## TASK DESCRIPTION
Show all lines from the data that include the word "correo".

[Page-level text extractions]
■ ■ ■

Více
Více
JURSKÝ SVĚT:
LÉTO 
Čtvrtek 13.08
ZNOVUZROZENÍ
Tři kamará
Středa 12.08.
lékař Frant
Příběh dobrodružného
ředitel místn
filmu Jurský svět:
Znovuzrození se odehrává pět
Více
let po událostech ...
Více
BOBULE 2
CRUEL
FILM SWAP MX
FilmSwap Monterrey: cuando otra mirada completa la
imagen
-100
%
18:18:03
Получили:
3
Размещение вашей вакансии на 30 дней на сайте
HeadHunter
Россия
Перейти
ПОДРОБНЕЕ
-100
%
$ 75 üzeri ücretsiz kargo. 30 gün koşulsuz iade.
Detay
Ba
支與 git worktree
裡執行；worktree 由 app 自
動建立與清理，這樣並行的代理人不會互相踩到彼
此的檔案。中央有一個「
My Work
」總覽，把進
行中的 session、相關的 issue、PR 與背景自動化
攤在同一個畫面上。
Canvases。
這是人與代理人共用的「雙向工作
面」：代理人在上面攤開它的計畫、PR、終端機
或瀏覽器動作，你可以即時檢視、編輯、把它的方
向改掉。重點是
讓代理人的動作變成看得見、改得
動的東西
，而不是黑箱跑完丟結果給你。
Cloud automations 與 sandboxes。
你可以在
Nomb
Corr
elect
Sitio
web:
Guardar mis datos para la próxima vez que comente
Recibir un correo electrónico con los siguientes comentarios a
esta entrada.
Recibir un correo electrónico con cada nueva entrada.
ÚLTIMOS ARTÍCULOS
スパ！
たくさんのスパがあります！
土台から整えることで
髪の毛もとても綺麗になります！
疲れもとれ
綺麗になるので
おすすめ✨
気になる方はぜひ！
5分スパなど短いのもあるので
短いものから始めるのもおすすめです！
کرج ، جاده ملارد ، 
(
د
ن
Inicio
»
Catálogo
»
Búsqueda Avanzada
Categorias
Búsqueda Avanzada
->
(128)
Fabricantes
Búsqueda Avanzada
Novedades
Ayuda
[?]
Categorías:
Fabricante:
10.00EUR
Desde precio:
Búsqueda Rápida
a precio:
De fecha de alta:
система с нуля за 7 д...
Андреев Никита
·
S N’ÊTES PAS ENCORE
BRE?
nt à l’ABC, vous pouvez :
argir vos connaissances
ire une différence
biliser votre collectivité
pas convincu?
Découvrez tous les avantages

■ ■ ■

## WORKED SOLUTION
Recibir un correo electrónico con los siguientes comentarios a
Recibir un correo electrónico con cada nueva entrada.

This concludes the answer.